LXXXI
Todos estes desejos e todos estes votos, floração de
Janeiro, são apenas sinais; seja. Mas os sinais importam muito. Os homens
viveram durante séculos e séculos segundo sinais como se todo o universo, pelas
nuvens, o raio e os pássaros, lhes
desejassem boa caça ou má viagem. Ora, o universo só anuncia uma coisa depois
de outra; e o erro era sempre
interpretar este mundo como um rosto que aprovasse ou censurasse.
Estamos mais ou menos curados de nos perguntarmos se o universo tem uma
opinião, e qual. Mas nunca ficaremos
curados de nos perguntarmos se os nossos semelhantes têm uma opinião, e
qual. Nunca ficaremos curados, porque
esta opinião, uma vez significada, muda profundamente a nossa.
Coisa digna de observar, achamo-nos mais fortes contra uma
opinião apoiada em razões, e em palavras explícitas, do que contra uma opinião
muda. O primeiro género de opinião, que é conselho, é preciso muitas vezes desprezá-lo; o outro,
não o podemos desprezar. Agarra-nos mais em baixo; e como não sabemos como é
que ele nos agarra, não sabemos desprender-nos. Há desses rostos que trazem
afixada como que uma censura universal. Nesse caso, fugi, se podeis. Porque é
preciso que o homem imite o homem; e eis-me, pelo jogo da minha face e sem que
eu me possa dar conta, eis-me também a censurar. A censurar o quê? Não sei. Mas
esta cor triste esclarece todas as minhas ideias e todos os meus projectos.
Procuro razões nessas próprias ideias e nesses próprios projectos. Procuro
razões e encontro-as sempre, porque tudo é complicado e há riscos em todo o lado. E, como enfim é preciso agir e
arriscar-se, quanto mais não seja para atravessar uma rua, ajo sem confiança,
quer dizer menos vivamente, menos livremente. Um homem que tenha a ideia de que
vai ser esmagado não é ajudado por isso, mas pelo contrário, paralisado. Nos
assuntos mais longos, mais compostos, mais incertos, o efeito desses
pressentimentos que se recebem dum rosto inimigo é ainda mais sensível. Um
certo olhar será sempre feiticeiro.
Volto a esta festa da cortesia, que é uma importante
festa. No tempo em que cada um olha este futuro em cartão, que o carteiro nos
traz, é muito mau que estas semanas e estes meses, que não podemos conhecer tal
como serão, sejam tingidos por um humor triste. Boa regra, portanto, que quer que cada um seja bom profeta nesse
dia, que cada um erga as cores da amizade. Uma bandeira ao vento pode regozijar
um homem; ele não sabe nunca qual era o humor do outro homem, daquele que içou
a bandeira. Ainda muito melhor, esta alegria afixada sobre os rostos é boa para
todos; e, ainda melhor, de pessoas que eu não conhecia de todo; porque então
não discuto os sinais; tomo-os como são; é o melhor. E é profundamente verdade
que um sinal feliz dispõe à alegria aquele que o lança. Tanto mais que pela
imitação esses sinais são reenviados sem fim. Não digais nunca que a alegria
das crianças é para as crianças. Mesmo sem reflexão, mesmo sem afectação
nenhuma, nós damos grande atenção aos sinais das crianças; cada um é aqui ama;
cada um aqui começa o jogo de imitar com vista a compreender, pelo qual se
instruem as crianças.
Este dia de festa ser-vos-á bom, queirai-lo vós ou não.

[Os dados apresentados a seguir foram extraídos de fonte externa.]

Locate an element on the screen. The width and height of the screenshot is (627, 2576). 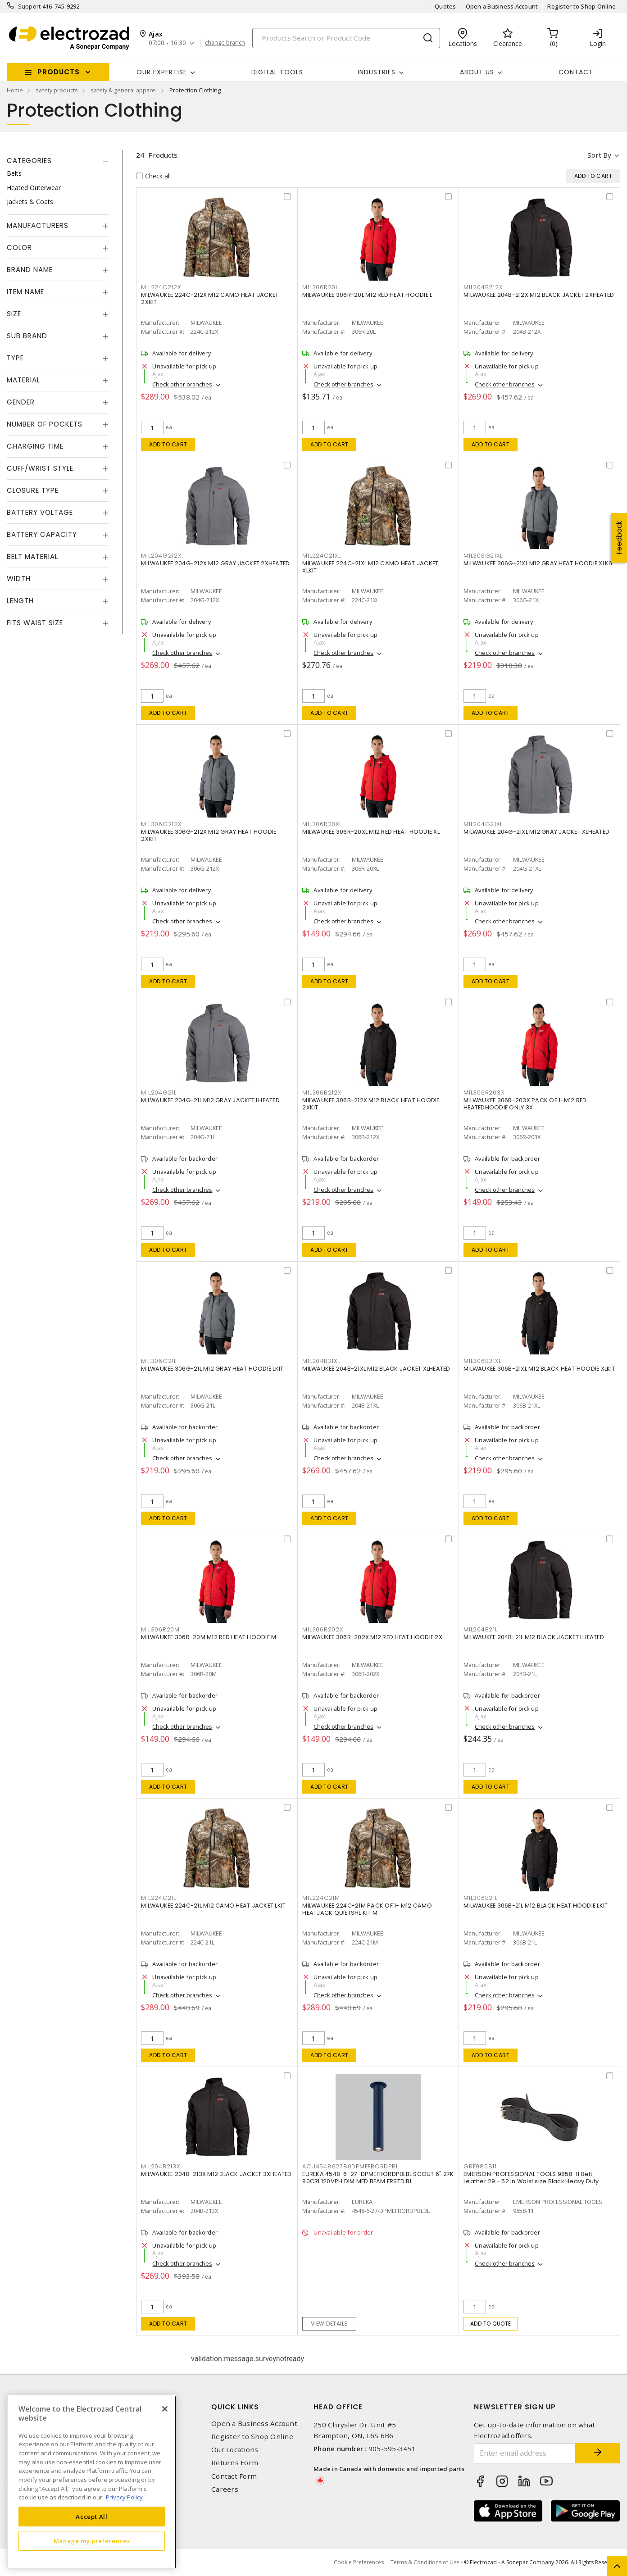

Mas, se o quiserdes, se virardes de todos os lados esta grande ideia da
cortesia, então a festa será verdadeiramente festa para vós, Porque, dispondo
os vossos pensamentos segundo os sinais, tomareis alguma forte resolução de
nunca mais lançar, ao longo dos meses por vir, qualquer sinal envenenado, nem
nenhum presságio que possa diminuir a alegria de alguém; assim, em primeiro
lugar sereis forte contra todos esses pequenos males que não são nada, e cuja
declamação triste faz no entanto alguma coisa. E, por esta felicidade em
esperança, sereis feliz imediatamente. É o que eu vos desejo.